The Palestinian ran as fast as his skinny legs could carry him. His heart jumped in his chest and heaved as he took giant strides around the perimeter of the building.

• • •

Brad waited. Staying
on his knee, he rotated around keeping the gun level and the butt stock firm against his cheek. He scanned the area for survivors; he saw none.

He stood up and walked back to the hostage on the pillar. He kept the MP-5 trained out in front of him, its barrel permeating heat.

“Who…are…are you?” the man on the pillar asked.

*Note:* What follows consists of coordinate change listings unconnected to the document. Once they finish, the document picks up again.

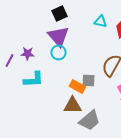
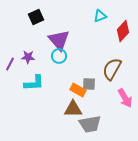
black square: (59, 13) -> (36, 17), moved
cyan triangle: (100, 21) -> (100, 16), moved, turned -32
gray trapezoid: (89, 120) -> (90, 124), turned 30

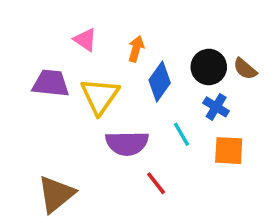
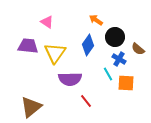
orange arrow: (136, 49) -> (96, 20), moved, turned -72
brown semicircle: (245, 69) -> (138, 49), moved
cyan line: (182, 134) -> (108, 74), moved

“I’m here to get you guys home. I need to know where the students are, right now.” Brad said.

“That room there.” The man said pointing with his head to a door at the end of the breezeway.

The door was locked. Brad jerked the MP-5 up in the air and brought the stock’s butt plate down hard. The knob clanged loudly and dangled loose in the door hole. He stepped back and drove his right boot into the door. It burst open and slammed against the wall behind it.